Ne Duygu Ama! Ama Duygu Ne?
Duygunun tekilliği, duygunun çokluğu
“Didi-Huberman daha en baştan duygulara dair ‘bilimsel açıklama’ları reddeder ve aynı şekilde, erginlikle gelen ‘duygunun bertarafı’na kuşkuyla yaklaşır; zira bu bağlamda ilgilenilen şu ya da bu duygunun nedeni değil, başlı başına bir sonuç olarak, nedeni aşan bir sonuç olarak duygudur.”

Kuzey Osetya'da 5 Eylül 2004'te 186'sı çocuk toplam 331 kişinin öldürüldüğü Beslan okul katliamının kurbanları için ağlayan ve yas tutanlar. Fotoğraf: Yuri Kozyrev.
Pek bilinmeyen fakat olağanüstü bir berraklık ve billurlukta olan, ancak bir düşüncenin “geç dönem”inde verebileceği bir meyve olarak pek tabii değerlendirilebilecek, (İki Delilik Rejimi: Metinler ve Söyleşiler 1975-1995’te yer alan) “İçkinlik: Bir Yaşam” adlı kıpkısa bir metninde Gilles Deleuze tekilliğin özneye değil, aksine öznenin henüz var olmadığı, diyelim ki oluşum göstermediği bir mevcudiyete ait olduğunu söyler ve buna örnek olarak küçük çocuk figürünü öne sürer. Küçük çocuk figüründe söz konusu olan şudur: O duyguları hiçbir öznel niteliğe göndermede bulunmaksızın ifade eder. Onun ne cinsiyeti açıkça bellidir ne tam oluşmuş bir karakteri vardır ne de hissettiklerini dolaylama, diyelim ki dille ifade etme becerisi bulunur.
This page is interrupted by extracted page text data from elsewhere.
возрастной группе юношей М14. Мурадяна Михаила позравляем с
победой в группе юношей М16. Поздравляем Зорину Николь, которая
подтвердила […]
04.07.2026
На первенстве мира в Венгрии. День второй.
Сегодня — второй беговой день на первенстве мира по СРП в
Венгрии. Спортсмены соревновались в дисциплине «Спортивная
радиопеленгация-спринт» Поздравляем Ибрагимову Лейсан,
Daha ziyade, tüm duygulanımlarını saf birer duygu olarak dışavurur o; tekilliği duygularıdır ve duyguları da tekilliği. Dolan gözler, komik bir surat, belli başlı jestler; her biri bir öznenin değil, özneye indirgenemez bir yoğunluklar çokluğunun görüngüleridir. Ve bu görüngüler söz konusu çocuğun bedeninden yansır doğrudan. Belki de bu nedenle bir küçük çocuğa kayıtsız kalınamaz, çünkü o tüm duygularını hiçbir “öteki”ce dolaylanmamış haliyle belirginleştirir; en amiyane tabirle her şeyi “üst perde”de yaşar. Ve tabii böylece yaşatır da. Sanki ona karşı koymak mümkün değildir, çünkü o duyguların saf hareketinin kozasıdır ve böylece duygusuyla kapsar, kuşatır. Diğer bir deyişle, içimizdeki en “derin duygu”lara seslenir çocuk: Herkesle paylaştığımız ama bizim sandığımız o duygusallığa dokunur. İşte çocuk budur: Duyguların tekilleştiği içkin beden.
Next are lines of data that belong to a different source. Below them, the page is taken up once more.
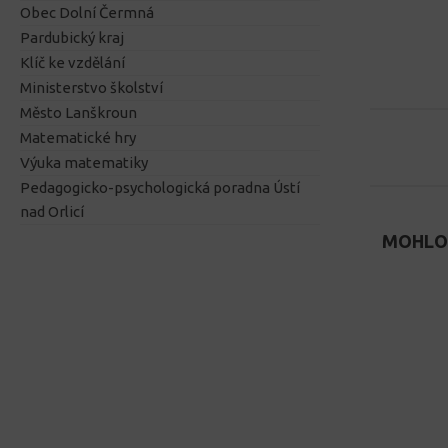
Obec Dolní Čermná
Pardubický kraj
Klíč ke vzdělání
Ministerstvo školství
Město Lanškroun
Matematické hry
Výuka matematiky
Pedagogicko-psychologická poradna Ústí
nad Orlicí
MOHLO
Ne Duygu Ama! Ama Duygu Ne?
çev. Baran Bilir
Haziran 2024
62 s.
Küçük çocuğun duygularının bu denli tesir edici oluşunun bir nedeni de şu olabilir: Bir zamanlar hepimiz bir çocuktuk. Küçük bir çocuk. Kırılgan bir bedene sahip, akla ise (umulanın aksine) henüz sahip değil. Duygularını anlamlandırmamış, ufacık bir bedendik bir zamanlar; duyguları bilmek ise ancak ikinci, hatta üçüncü tahlilde bir şey ifade edecekti. O vakitler duygularımızı “kontrol etme”yi öğrenmediğimiz, onları “ifade etme”yi bile öğrenmediğimiz, daha ziyade onları yaşamayı, hatta yaşamayı bile değil, onlarla yaşamayı bildiğimiz, ama bu bilgiyi de ancak his denen şeyden hiçbir farkı kalmadığı bir düzeyde edindiğimiz bir hal içindeydik diyelim. Belki de Deleuze’ün de sözünü ettiği tipte bir çocuktan bunca etkilenme sebebimiz budur. Bizde en kötü halde yitmiş, en iyi halde ise karanlıklara itilmiş şey onda parıl parıl parlayan, yeğin, kutlu bir şeydir: Duygunun katıksız oradalığı. Dışarıya tamamen maruz, ama onun tarafından sınırlanmamış, ket vurulmamış bir hissin çarpıcılığı. Bize “Ne duygu ama!” dedirtecek, sonra da “Ama duygu ne?” diye de sorduracak bir duygu yoğunluğu.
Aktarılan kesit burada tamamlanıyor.